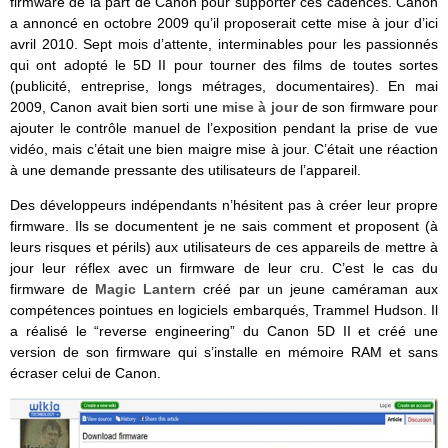
firmware de la part de Canon pour supporter ces cadences. Canon
a annoncé en octobre 2009 qu’il proposerait cette mise à jour d’ici
avril 2010. Sept mois d’attente, interminables pour les passionnés
qui ont adopté le 5D II pour tourner des films de toutes sortes
(publicité, entreprise, longs métrages, documentaires). En mai
2009, Canon avait bien sorti une
mise à jour
de son firmware pour
ajouter le contrôle manuel de l’exposition pendant la prise de vue
vidéo, mais c’était une bien maigre mise à jour. C’était une réaction
à une demande pressante des utilisateurs de l’appareil.
Des développeurs indépendants n’hésitent pas à créer leur propre
firmware. Ils se documentent je ne sais comment et proposent (à
leurs risques et périls) aux utilisateurs de ces appareils de mettre à
jour leur réflex avec un firmware de leur cru. C’est le cas du
firmware de
Magic Lantern
créé par un jeune caméraman aux
compétences pointues en logiciels embarqués, Trammel Hudson. Il
a réalisé le “reverse engineering” du Canon 5D II et créé une
version de son firmware qui s’installe en mémoire RAM et sans
écraser celui de Canon.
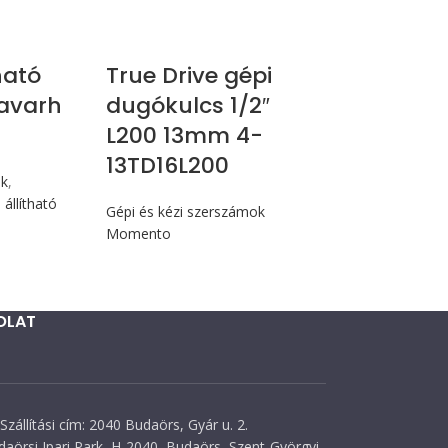
Nm
ható
True Drive gépi
avarh
dugókulcs 1/2″
L200 13mm 4-
13TD16L200
ók
,
állítható
Gépi és kézi szerszámok
Momento
OLAT
Szállítási cím: 2040 Budaörs, Gyár u. 2.
daörsi Ipari Park, H-2040, Budaörs, Szent-Györgyi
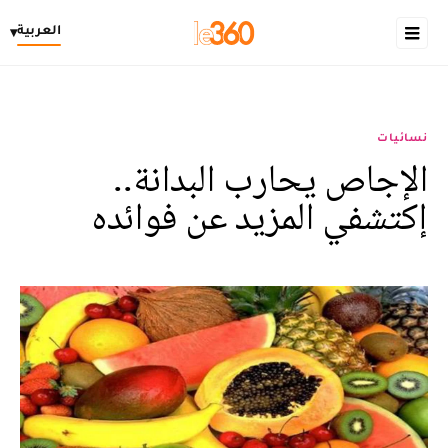
العربية
▾
نسائيات
الإجاص يحارب البدانة..
إكتشفي المزيد عن فوائده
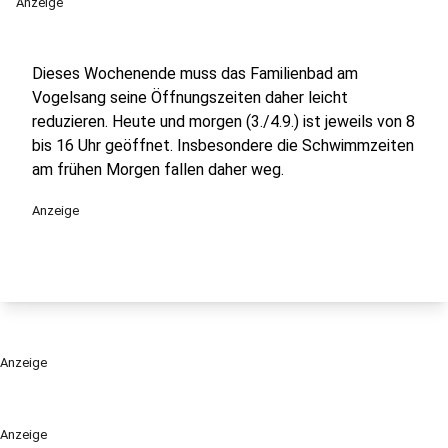
Anzeige
Dieses Wochenende muss das Familienbad am
Vogelsang seine Öffnungszeiten daher leicht
reduzieren. Heute und morgen (3./4.9.) ist jeweils von 8
bis 16 Uhr geöffnet. Insbesondere die Schwimmzeiten
am frühen Morgen fallen daher weg.
Anzeige
Anzeige
Anzeige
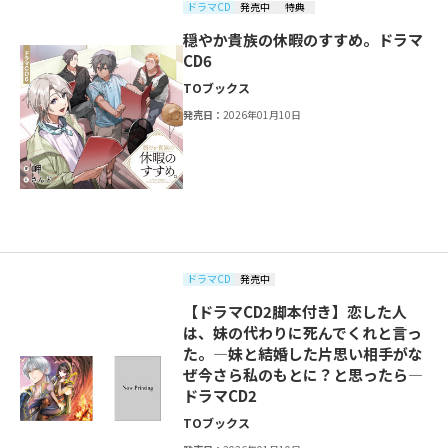
ドラマCD
発売中
特典
穏やか貴族の休暇のすすめ。ドラマ
CD6
TOブックス
発売日：
2026年01月10日
ドラマCD
発売中
【ドラマCD2脚本付き】恋した人
は、妹の代わりに死んでくれと言っ
た。―妹と結婚した片思い相手がな
ぜ今さら私のもとに？と思ったら―
ドラマCD2
TOブックス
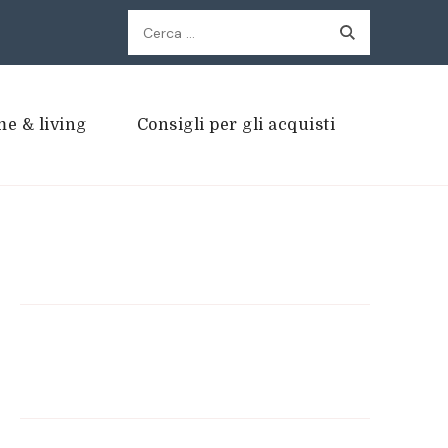
Ricerca
per:
e & living
Consigli per gli acquisti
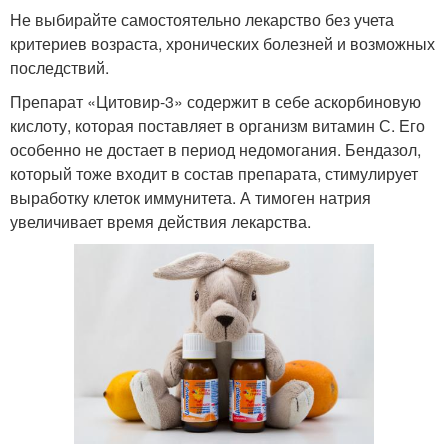
Не выбирайте самостоятельно лекарство без учета
критериев возраста, хронических болезней и возможных
последствий.
Препарат «Цитовир-3» содержит в себе аскорбиновую
кислоту, которая поставляет в организм витамин С. Его
особенно не достает в период недомогания. Бендазол,
который тоже входит в состав препарата, стимулирует
выработку клеток иммунитета. А тимоген натрия
увеличивает время действия лекарства.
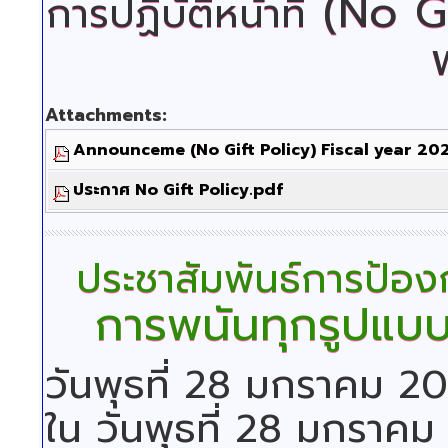
(No Gi
การปฏิบัติหน้าที่
Attachments:
Announceme (No Gift Policy) Fiscal year 20
ประกาศ No Gift Policy.pdf
ประชาสัมพันธ์การป้อ
การพนันทุกรูปแ
วันพุธที่ 28 มกราคม 2
ใน วันพุธที่ 28 มกราค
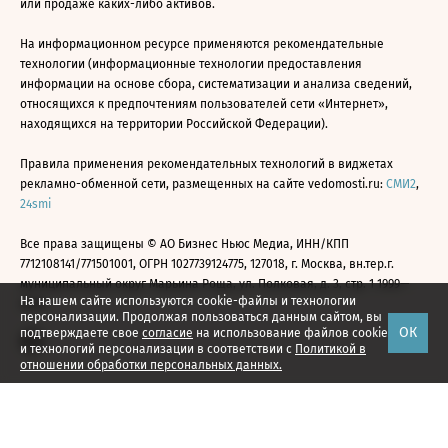
или продаже каких-либо активов.
На информационном ресурсе применяются рекомендательные
технологии (информационные технологии предоставления
информации на основе сбора, систематизации и анализа сведений,
относящихся к предпочтениям пользователей сети «Интернет»,
находящихся на территории Российской Федерации).
Правила применения рекомендательных технологий в виджетах
рекламно-обменной сети, размещенных на сайте vedomosti.ru:
СМИ2
,
24smi
Все права защищены © АО Бизнес Ньюс Медиа, ИНН/КПП
7712108141/771501001, ОГРН 1027739124775, 127018, г. Москва, вн.тер.г.
муниципальный округ Марьина Роща, ул. Полковая, д. 3, стр. 1 1999—
На нашем сайте используются cookie-файлы и технологии
2026
персонализации. Продолжая пользоваться данным сайтом, вы
ОК
подтверждаете свое
согласие
на использование файлов cookie
и технологий персонализации в соответствии с
Политикой в
отношении обработки персональных данных.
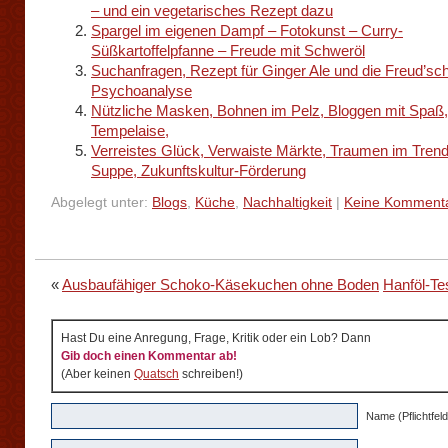
– und ein vegetarisches Rezept dazu
Spargel im eigenen Dampf – Fotokunst – Curry-
Süßkartoffelpfanne – Freude mit Schweröl
Suchanfragen, Rezept für Ginger Ale und die Freud’sc
Psychoanalyse
Nützliche Masken, Bohnen im Pelz, Bloggen mit Spaß, S
Tempelaise,
Verreistes Glück, Verwaiste Märkte, Traumen im Tren
Suppe, Zukunftskultur-Förderung
Abgelegt unter:
Blogs
,
Küche
,
Nachhaltigkeit
|
Keine Komment
«
Ausbaufähiger Schoko-Käsekuchen ohne Boden
Hanföl-Te
Hast Du eine Anregung, Frage, Kritik oder ein Lob? Dann
Gib doch einen Kommentar ab!
(Aber keinen
Quatsch
schreiben!)
Name (Pflichtfeld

- _PROBLEM TO SOLVE_:
Images are not part of the copy. Everything else in the records must be reproduced exactly.

- _COMPLETED TASK_:
firmware de la part de Canon pour supporter ces cadences. Canon
a annoncé en octobre 2009 qu’il proposerait cette mise à jour d’ici
avril 2010. Sept mois d’attente, interminables pour les passionnés
qui ont adopté le 5D II pour tourner des films de toutes sortes
(publicité, entreprise, longs métrages, documentaires). En mai
2009, Canon avait bien sorti une
mise à jour
de son firmware pour
ajouter le contrôle manuel de l’exposition pendant la prise de vue
vidéo, mais c’était une bien maigre mise à jour. C’était une réaction
à une demande pressante des utilisateurs de l’appareil.
Des développeurs indépendants n’hésitent pas à créer leur propre
firmware. Ils se documentent je ne sais comment et proposent (à
leurs risques et périls) aux utilisateurs de ces appareils de mettre à
jour leur réflex avec un firmware de leur cru. C’est le cas du
firmware de
Magic Lantern
créé par un jeune caméraman aux
compétences pointues en logiciels embarqués, Trammel Hudson. Il
a réalisé le “reverse engineering” du Canon 5D II et créé une
version de son firmware qui s’installe en mémoire RAM et sans
écraser celui de Canon.
Nm
ható
True Drive gépi
avarh
dugókulcs 1/2″
L200 13mm 4-
13TD16L200
ók
,
állítható
Gépi és kézi szerszámok
Momento
OLAT
Szállítási cím: 2040 Budaörs, Gyár u. 2.
daörsi Ipari Park, H-2040, Budaörs, Szent-Györgyi
العربية
▾
نسائيات
الإجاص يحارب البدانة..
إكتشفي المزيد عن فوائده
Anzeige
Dieses Wochenende muss das Familienbad am
Vogelsang seine Öffnungszeiten daher leicht
reduzieren. Heute und morgen (3./4.9.) ist jeweils von 8
bis 16 Uhr geöffnet. Insbesondere die Schwimmzeiten
am frühen Morgen fallen daher weg.
Anzeige
Anzeige
Anzeige
ドラマCD
発売中
特典
穏やか貴族の休暇のすすめ。ドラマ
CD6
TOブックス
発売日：
2026年01月10日
ドラマCD
発売中
【ドラマCD2脚本付き】恋した人
は、妹の代わりに死んでくれと言っ
た。―妹と結婚した片思い相手がな
ぜ今さら私のもとに？と思ったら―
ドラマCD2
TOブックス
Ricerca
per:
e & living
Consigli per gli acquisti
Не выбирайте самостоятельно лекарство без учета
критериев возраста, хронических болезней и возможных
последствий.
Препарат «Цитовир-3» содержит в себе аскорбиновую
кислоту, которая поставляет в организм витамин С. Его
особенно не достает в период недомогания. Бендазол,
который тоже входит в состав препарата, стимулирует
выработку клеток иммунитета. А тимоген натрия
увеличивает время действия лекарства.
(No Gi
การปฏิบัติหน้าที่
Attachments:
Announceme (No Gift Policy) Fiscal year 20
ประกาศ No Gift Policy.pdf
ประชาสัมพันธ์การป้อ
การพนันทุกรูปแ
วันพุธที่ 28 มกราคม 2
ใน วันพุธที่ 28 มกราค
или продаже каких-либо активов.
На информационном ресурсе применяются рекомендательные
технологии (информационные технологии предоставления
информации на основе сбора, систематизации и анализа сведений,
относящихся к предпочтениям пользователей сети «Интернет»,
находящихся на территории Российской Федерации).
Правила применения рекомендательных технологий в виджетах
рекламно-обменной сети, размещенных на сайте vedomosti.ru:
СМИ2
,
24smi
Все права защищены © АО Бизнес Ньюс Медиа, ИНН/КПП
7712108141/771501001, ОГРН 1027739124775, 127018, г. Москва, вн.тер.г.
муниципальный округ Марьина Роща, ул. Полковая, д. 3, стр. 1 1999—
На нашем сайте используются cookie-файлы и технологии
2026
персонализации. Продолжая пользоваться данным сайтом, вы
ОК
подтверждаете свое
согласие
на использование файлов cookie
и технологий персонализации в соответствии с
Политикой в
отношении обработки персональных данных.
– und ein vegetarisches Rezept dazu
Spargel im eigenen Dampf – Fotokunst – Curry-
Süßkartoffelpfanne – Freude mit Schweröl
Suchanfragen, Rezept für Ginger Ale und die Freud’sc
Psychoanalyse
Nützliche Masken, Bohnen im Pelz, Bloggen mit Spaß, S
Tempelaise,
Verreistes Glück, Verwaiste Märkte, Traumen im Tren
Suppe, Zukunftskultur-Förderung
Abgelegt unter:
Blogs
,
Küche
,
Nachhaltigkeit
|
Keine Komment
«
Ausbaufähiger Schoko-Käsekuchen ohne Boden
Hanföl-Te
Hast Du eine Anregung, Frage, Kritik oder ein Lob? Dann
Gib doch einen Kommentar ab!
(Aber keinen
Quatsch
schreiben!)
Name (Pflichtfeld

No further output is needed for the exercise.